** PROBLEM TO WORK ON **
Your task is to copy the listing exactly. Drop any pictures from the copy.

** RECORDS FOR THIS EXERCISE **
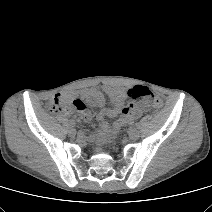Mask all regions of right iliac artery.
I'll return each mask as SVG.
<instances>
[{"instance_id": "1", "label": "right iliac artery", "mask_w": 212, "mask_h": 212, "mask_svg": "<svg viewBox=\"0 0 212 212\" xmlns=\"http://www.w3.org/2000/svg\"><path fill=\"white\" fill-rule=\"evenodd\" d=\"M69 125H70L71 127H74V126H75V122H74V121H70V122H69Z\"/></svg>"}]
</instances>
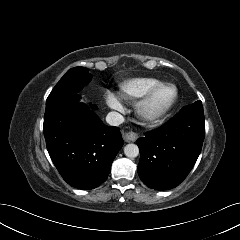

** RESULT FOR THIS EXERCISE **
Mask all regions of right iliac artery.
I'll return each mask as SVG.
<instances>
[{"instance_id": "1", "label": "right iliac artery", "mask_w": 212, "mask_h": 212, "mask_svg": "<svg viewBox=\"0 0 212 212\" xmlns=\"http://www.w3.org/2000/svg\"><path fill=\"white\" fill-rule=\"evenodd\" d=\"M69 125H70L71 127H74V126H75V122H74V121H70V122H69Z\"/></svg>"}]
</instances>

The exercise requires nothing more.